Let’s start with the 3 layer system. If you have a jacket that is insulated or as some people will say, ‘padded’, you should use the 3 layer system. If you’re not sure what’s inside your jacket, look on the inside for its care and fabric label. This will tell you exactly what's inside. Generally, you will find it says, polyfill, polyester insulation or down. Your first layer is probably the most important. This is your thermal layer. It needs to be on your skin, not too baggy as it will help wick sweat and keep you dry and warm. It can be short sleeve or long sleeve, depending on how hot you get, but the most important thing to consider is the fabric used.


Base Layer materials:

Polypropeline and merino wool are the two most popular fibres used for baselayers. Polypropeline is the cheaper option but still relatively effective. It is made from polyester and is engineered specifically to wick sweat. If you go skiing more regularly, however, you may want to invest in a 100% merino or merino blend baselayer. The merino fibres will wick sweat, like the polypro, but it will also keep you warmer. You can also wear it for a few days without needing to wash it as the merino fabric has anti-bacterial properties, so it won't smell bad! Surprisingly, merino thermals are made to be soft, so don't be scared when you hear the word wool, it's not super scratchy. So if you do have sensitive skin, you should be okay! The main thing about your first layer is to make sure it's not cotton! Cotton doesn't wick any sweat and will soak up any moisture and make you cold. For some seriously good thermals check out Le Bent, Mons Royale, Burton and EIVY.

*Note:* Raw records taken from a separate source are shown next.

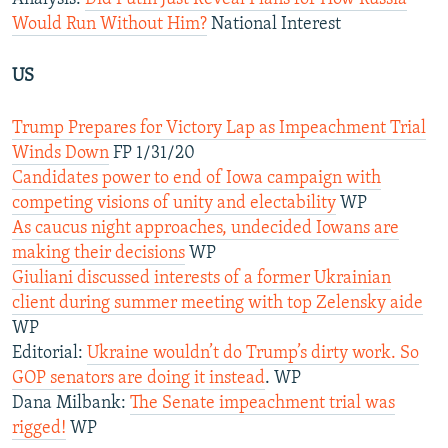
Would Run Without Him?
National Interest
US
Trump Prepares for Victory Lap as Impeachment Trial
Winds Down
FP 1/31/20
Candidates power to end of Iowa campaign with
competing visions of unity and electability
WP
As caucus night approaches, undecided Iowans are
making their decisions
WP
Giuliani discussed interests of a former Ukrainian
client during summer meeting with top Zelensky aide
WP
Editorial:
Ukraine wouldn’t do Trump’s dirty work. So
GOP senators are doing it instead
. WP
Dana Milbank:
The Senate impeachment trial was
rigged!
WP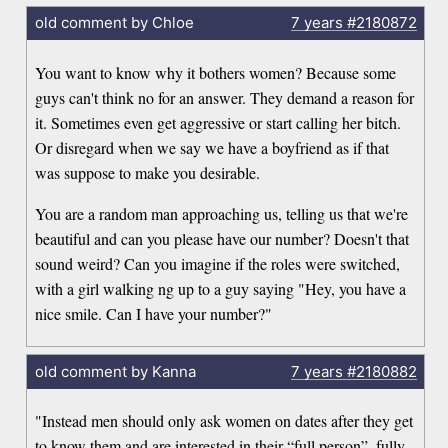
old comment by Chloe
7 years
#2180872
You want to know why it bothers women? Because some
guys can't think no for an answer. They demand a reason for
it. Sometimes even get aggressive or start calling her bitch.
Or disregard when we say we have a boyfriend as if that
was suppose to make you desirable.
You are a random man approaching us, telling us that we're
beautiful and can you please have our number? Doesn't that
sound weird? Can you imagine if the roles were switched,
with a girl walking ng up to a guy saying "Hey, you have a
nice smile. Can I have your number?"
old comment by Kanna
7 years
#2180882
"Instead men should only ask women on dates after they get
to know them and are interested in their “full person”, fully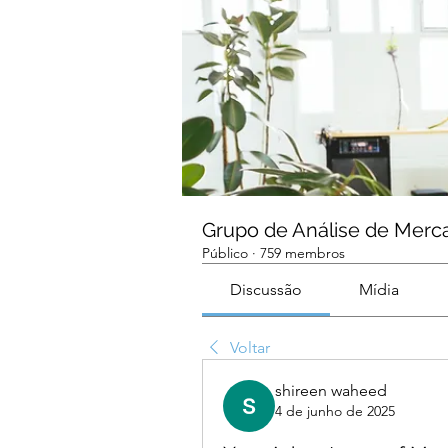
Grupo de Análise de Merc
Público
·
759 membros
Discussão
Mídia
Voltar
shireen waheed
4 de junho de 2025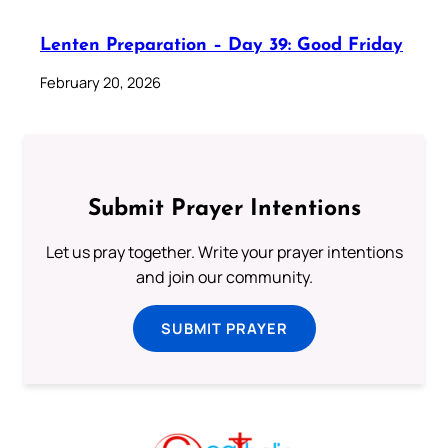
Lenten Preparation – Day 39: Good Friday
February 20, 2026
Submit Prayer Intentions
Let us pray together. Write your prayer intentions
and join our community.
SUBMIT PRAYER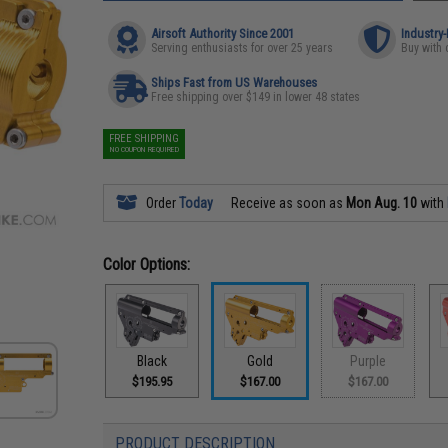
Airsoft Authority Since 2001
Industry
Serving enthusiasts for over 25 years
Buy with 
Ships Fast from US Warehouses
Free shipping over $149 in lower 48 states
FREE SHIPPING
NO COUPON REQUIRED
Order
Today
Receive as soon as
Mon Aug. 10
with
Color Options:
Black
Gold
Purple
$195.95
$167.00
$167.00
PRODUCT DESCRIPTION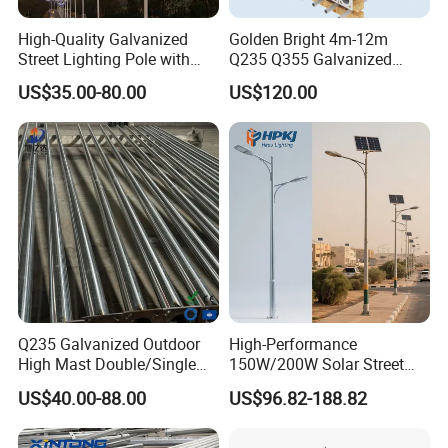
High-Quality Galvanized
Golden Bright 4m-12m
Street Lighting Pole with
Q235 Q355 Galvanized
Customized Flange Design
Steel Street Lighting Pole
US$35.00-80.00
US$120.00
Q235 Galvanized Outdoor
High-Performance
High Mast Double/Single
150W/200W Solar Street
Arm Solar Lamp Post LED
Lighting Pole for Urban
US$40.00-88.00
US$96.82-188.82
Street Aluminum/Steel Light
Areas
Pole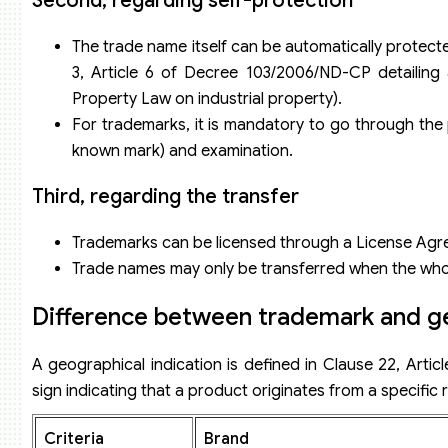
Second, regarding self-protection
The trade name itself can be automatically protected
3, Article 6 of Decree 103/2006/ND-CP detailing 
Property Law on industrial property).
For trademarks, it is mandatory to go through the pr
known mark) and examination.
Third, regarding the transfer
Trademarks can be licensed through a License Agr
Trade names may only be transferred when the whol
Difference between trademark and ge
A geographical indication is defined in Clause 22, Artic
sign indicating that a product originates from a specific re
Criteria
Brand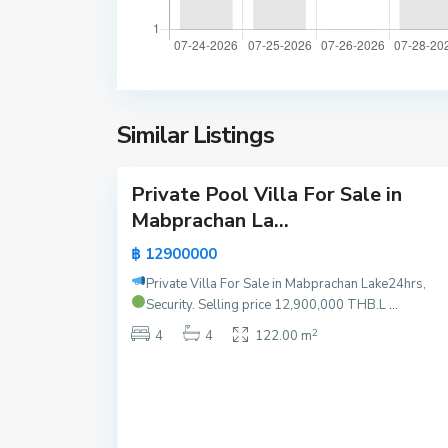
P
M
a
a
t
b
t
p
a
r
y
Similar Listings
a
17
a
c
h
Private Pool Villa For Sale in
a
Active
Mabprachan La...
n
New
L
฿ 12900000
Offer
a
Private Villa For Sale in Mabprachan Lake
24hrs,
k
Security.
Selling price 12,900,000 THB.L
...
e
2
P
4
4
122.00 m
a
t
t
a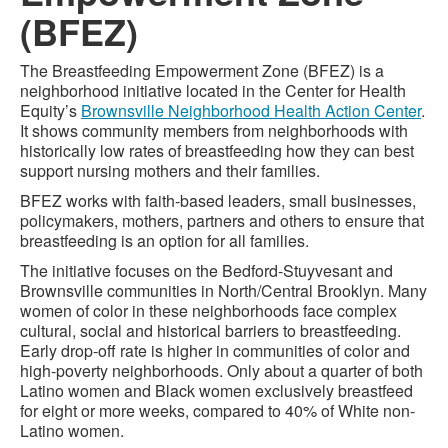
(BFEZ)
The Breastfeeding Empowerment Zone (BFEZ) is a
neighborhood initiative located in the Center for Health
Equity’s
Brownsville Neighborhood Health Action Center
.
It shows community members from neighborhoods with
historically low rates of breastfeeding how they can best
support nursing mothers and their families.
BFEZ works with faith-based leaders, small businesses,
policymakers, mothers, partners and others to ensure that
breastfeeding is an option for all families.
The initiative focuses on the Bedford-Stuyvesant and
Brownsville communities in North/Central Brooklyn. Many
women of color in these neighborhoods face complex
cultural, social and historical barriers to breastfeeding.
Early drop-off rate is higher in communities of color and
high-poverty neighborhoods. Only about a quarter of both
Latino women and Black women exclusively breastfeed
for eight or more weeks, compared to 40% of White non-
Latino women.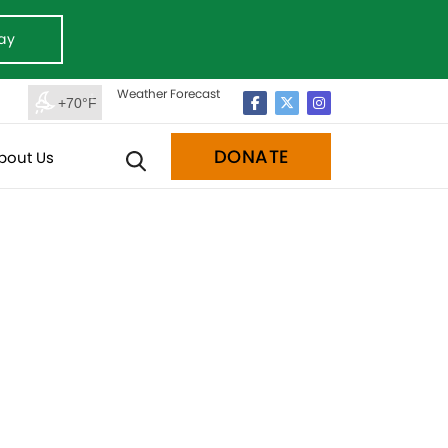
ay
Weather Forecast
+70°F
DONATE
bout Us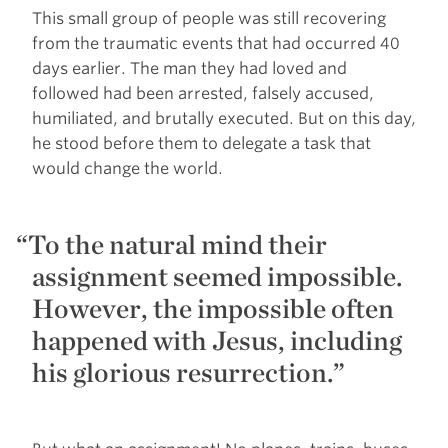
This small group of people was still recovering
from the traumatic events that had occurred 40
days earlier. The man they had loved and
followed had been arrested, falsely accused,
humiliated, and brutally executed. But on this day,
he stood before them to delegate a task that
would change the world.
To the natural mind their
assignment seemed impossible.
However, the impossible often
happened with Jesus, including
his glorious resurrection.”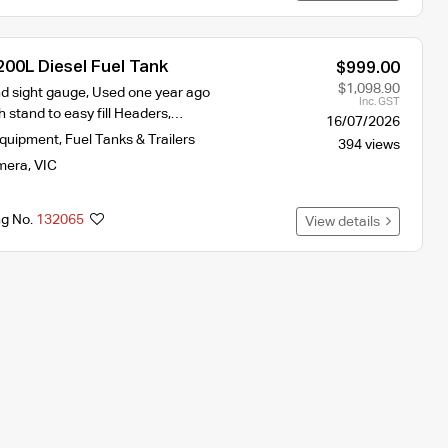
200L Diesel Fuel Tank
$999.00
$1,098.90
nd sight gauge, Used one year ago
Inc. GST
h stand to easy fill Headers,…
16/07/2026
Equipment
,
Fuel Tanks & Trailers
394 views
mera
,
VIC
ng No.
132065
View details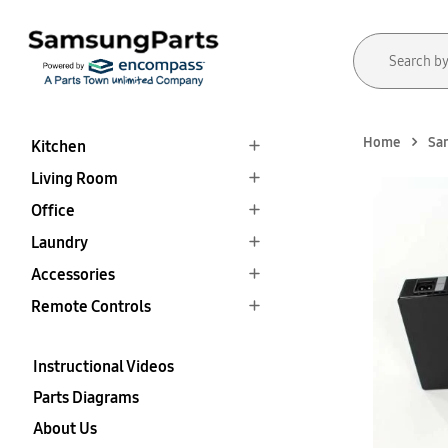
Home
Sa
Kitchen
Living Room
Office
Laundry
Accessories
Remote Controls
Instructional Videos
Parts Diagrams
About Us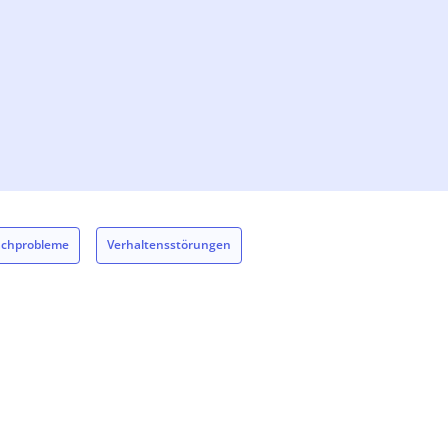
achprobleme
Verhaltensstörungen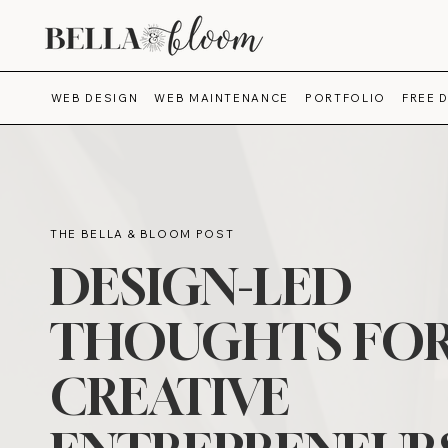
WEB DESIGN
WEB MAINTENANCE
PORTFOLIO
FREE 
THE BELLA & BLOOM POST
DESIGN-LED
THOUGHTS FO
CREATIVE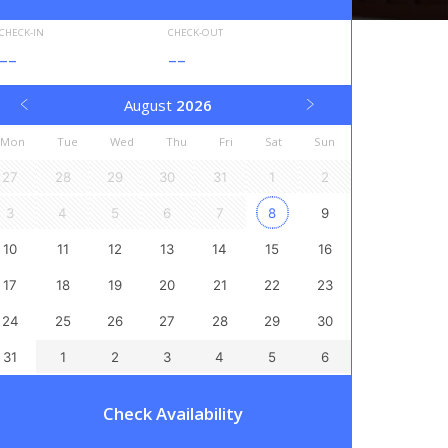
CHECK-IN
CHECK-OUT
--
--
August
2026
Mon
Tue
Wed
Thu
Fri
Sat
Sun
27
28
29
30
31
1
2
3
4
5
6
7
8
9
10
11
12
13
14
15
16
17
18
19
20
21
22
23
24
25
26
27
28
29
30
31
1
2
3
4
5
6
Check Availability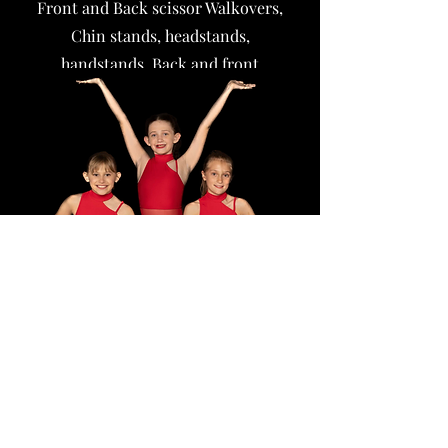
Front and Back scissor Walkovers,
Chin stands, headstands,
handstands,
Back and front
handsprings
Head springs,
Aerial, e
tc.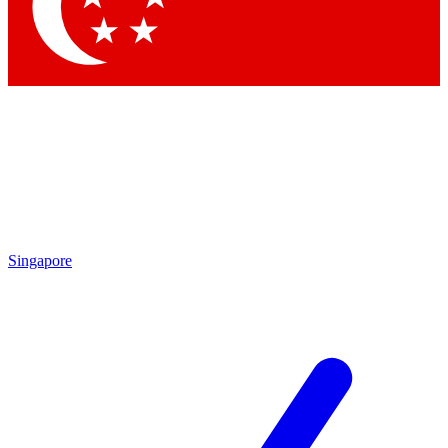
Contact me with news and offers from other Future brands
By submitting your information you agree to the
Terms & Conditions
and
Privacy Policy
and are aged 16 or over.
Singapore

Your midlayer can be one of three things. A polar fleece, a cotton- poly fleece or a heavier weight merino layer. Don't be discouraged by the thickness of this layer either. If you are looking at something that is thin but says it's a midlayer, it will still be warm. The first thing to do when you're looking at midlayers is to have a look at what it's made out of. A heavier weight merino layer is going to be a warm and breathable choice. Just like the baselayer it will disperse any moisture and keep you warm at the same time. A polar fleece is light, hydrophillic fabric which holds most of its heat-retaining abilities, even when wet! It's almost like a man-made wool. It's soft and will keep the warmth closer to your body. Cotton fleeces are more absorbent which can make you cold. So try and find a blend of polyester and cotton so that you can keep some of that body warmth in. One of our favourite midlayers is a good quality Flannel, or check out Rojo's polar fleece's or for a next level hoodie check Yuki Threads, such good quality clothing. So that's 2 layers and then if you add your jacket, you've made it to the end of the three layer layering system. Now is the part where you put on your jacket. And you're done!


If you do get cold or it's a really cold day, you may need to add an extra layer. Or, if you wear a shell, it would be good to add another layer and that takes us to the 4 layer layering system! What is a shell? It can either be a hard shell, which feels more like a raincoat and it only 1 layer or, a softer feeling jacket that has no insulation. It may have a liner, but when you rub the fabric between your two fingers, you will feel no padding.


Extra Layer:

This layer will be an insulator. This can either be a poly-fill or down layer that is lightweight and not too bulky. Down is much warmer than poly-fill but it's also more expensive however it packs down smaller and is lighter. For this layer, look for something that doesn't have a hood. Depending on what you prefer, you could use a vest or a jacket. If you do get too hot, you can always lose a layer or open up your vents to cool yourself down.

Once you've got your insulator, you're ready for your jacket again. Now, depending on the weather, you can also mix and match these layers to find the best combination for you. These are just the combinations I know work for me but they are also the easiest. If you're going into the backcountry, you might want to wear just your baselayer and a shell. If it's really cold, you could add another baselayer.

In the end, all I can say is, keep it simple. If you've got an insulated jacket, go for 3. If you wear a shell, go for 4.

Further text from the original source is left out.